7. The controllable nebulization processing circuit for a ventilator according to claim 1, characterized in that, Pin 51 of the judgment module is connected to the carbon dioxide concentration detection module to receive carbon dioxide concentration change signals; pin 53 of the judgment module is connected to the pressure detection module to receive pressure change signals; pin 52 of the judgment module is connected to the display module to receive ventilator breathing curve change signals. Pin 49 of the judgment module is grounded, and pin 50 of the judgment module is connected to the atomization output control module. It is used to output the digital signal after receiving and judging each detection signal to the atomization output control module, and release a high-level electrical signal when judging inhalation and a low-level electrical signal when judging exhalation.

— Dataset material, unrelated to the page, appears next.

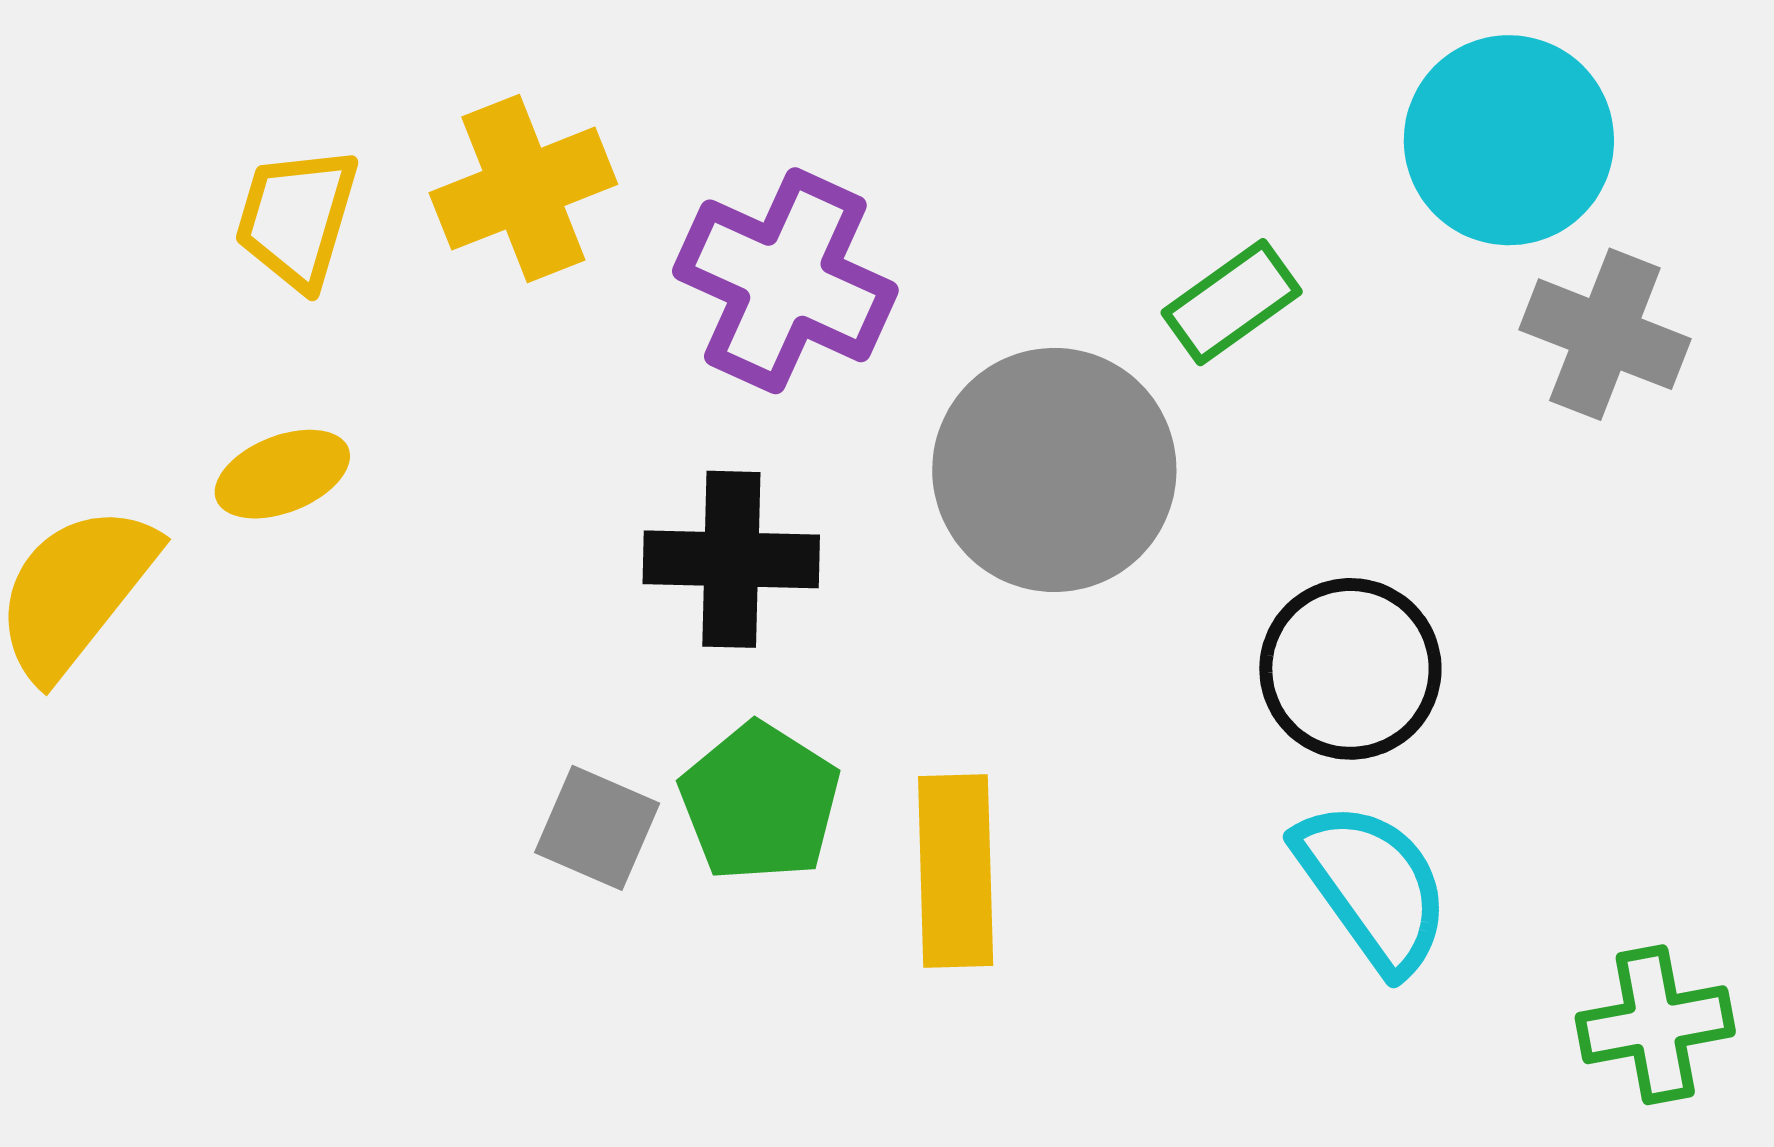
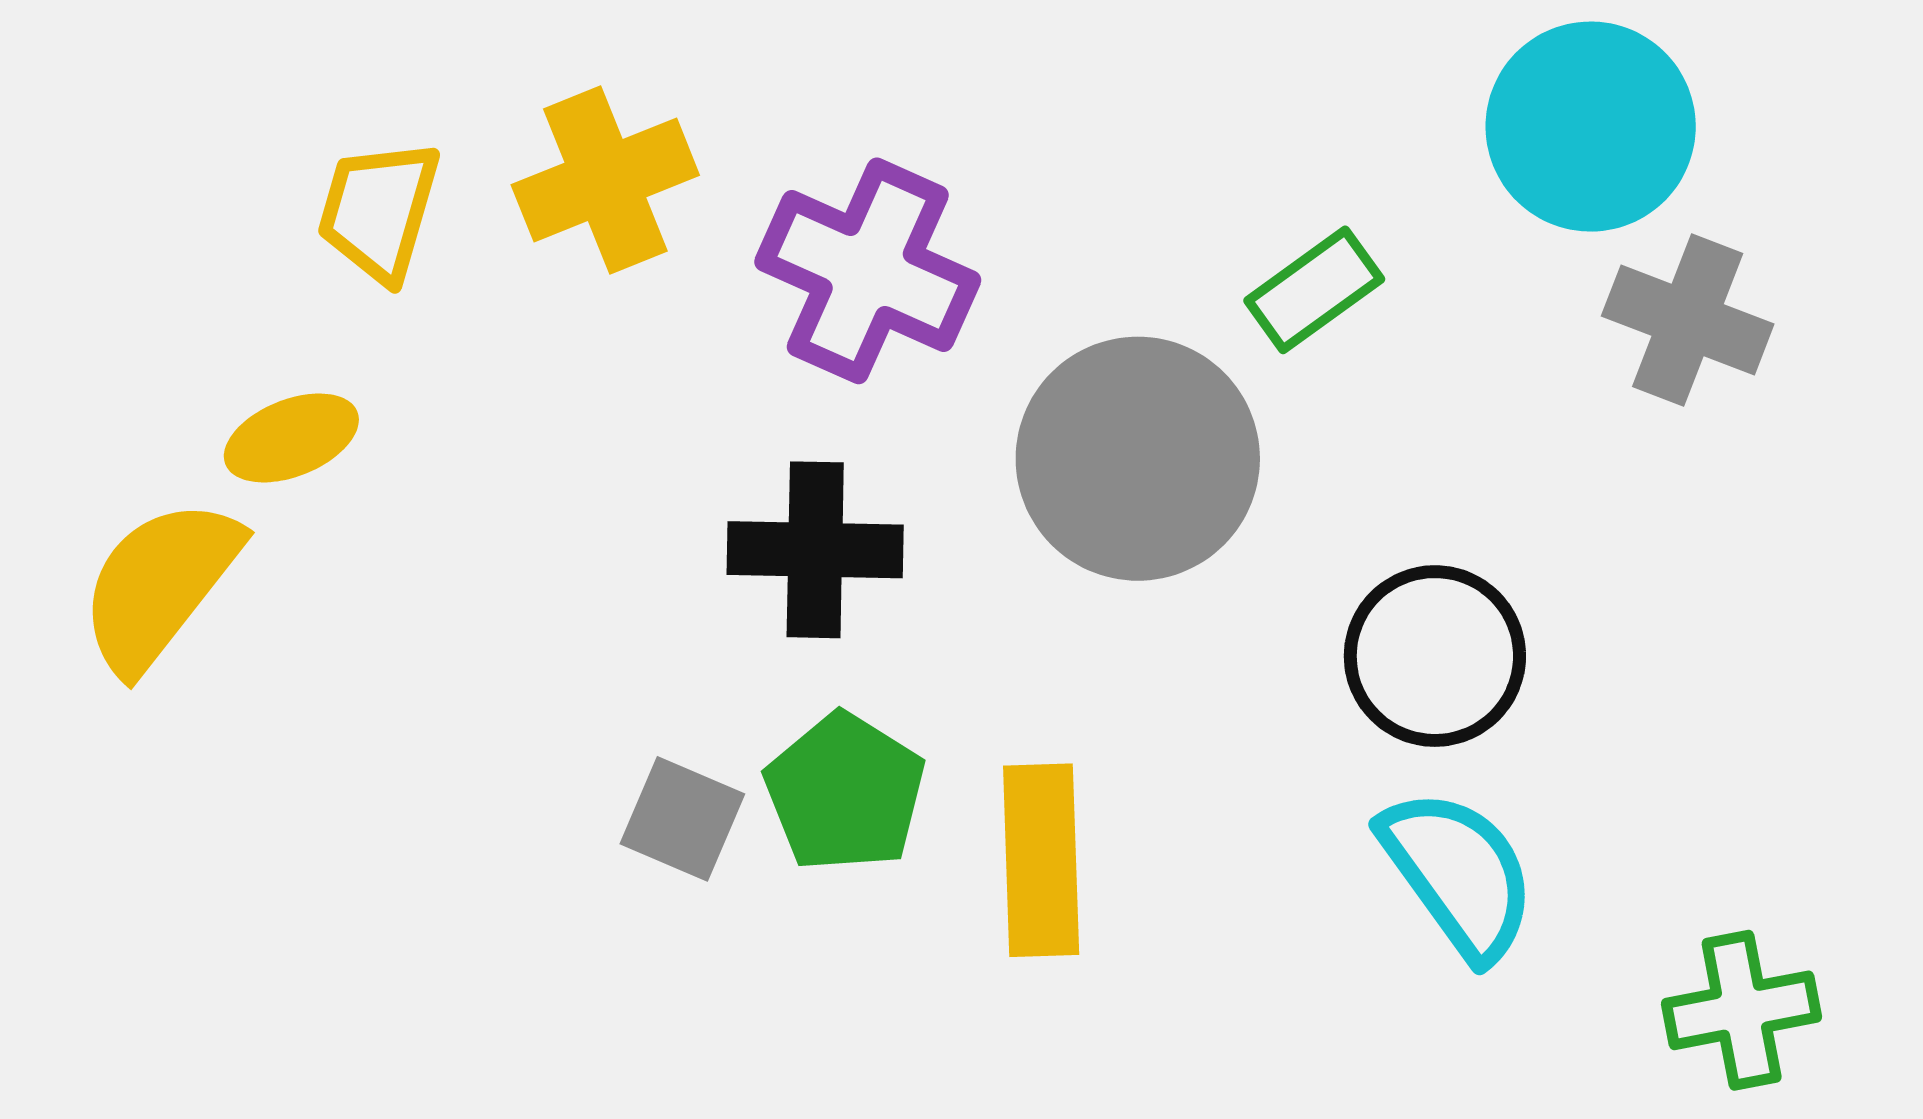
yellow ellipse: (282, 474) -> (291, 438), moved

8. The controllable nebulization processing circuit for a ventilator according to claim 1, characterized in that, The atomization output control module includes an atomization control chip U6, a resistor R7, a light-emitting diode D1, a switch S1, and variable resistors R7 and R8 connected in parallel. Pin 1 of the atomization control chip U6 is connected to the power supply module, pin 8 of the atomization control chip U6 is grounded, pin 2 of the atomization control chip U6 is connected to one end of the resistor R5, the other end of the resistor R5 is connected to the positive terminal of the light-emitting diode D1, and the negative terminal of the light-emitting diode D1 is grounded. Pin 4 of the atomization control chip U6 is connected to one end of the switch S1 and the +5V power supply, and the other end of the switch S1 is grounded. The atomization control chip U6 is also connected to one end of the variable resistor R6, one end of the variable resistor R7, and the oscillation drive module. The other ends of the variable resistors R6 and R7 are connected to each other and grounded. The variable resistors R6 and R7 are used to control the atomization output based on the change in their resistance values.

9. The controllable nebulization processing circuit for a ventilator according to claim 1, characterized in that, The oscillation drive module includes an atomizing plate P1, an inductor L1, a capacitor C5, resistors R8, R9, R10, R11, and R12. One end of resistor R12 is connected to pin 6 of the atomization control chip U6. Resistor R12 and resistor R8 are connected in series. The end of resistor R8 away from resistor R12 is connected to pin 2 of the atomizing plate P1 and one end of inductor L1. The other end of inductor L1 is connected to pin 1 of the atomizing plate P1 and one end of capacitor C5. The other end of capacitor C5 is grounded. Inductor L1 is also connected to a field-effect transistor to amplify the waveform voltage. The field-effect transistor is also connected to resistors R9, R10, and R11. The ends of resistors R9 and R10 away from the field-effect transistor are grounded. The other end of resistor R11 is connected to pin 7 of the atomization control chip U6.

10. A controllable nebulizer nebulization processing circuit according to claim 6, characterized in that, The main control chip U1 is an 89C52 microcontroller, the digital-to-analog converter chip U2 of the carbon dioxide concentration detection module and the digital-to-analog converter chip of the pressure detection module are ADC0832 digital-to-analog converters, and the display processing chip U3 is an LCD1602 liquid crystal display chip.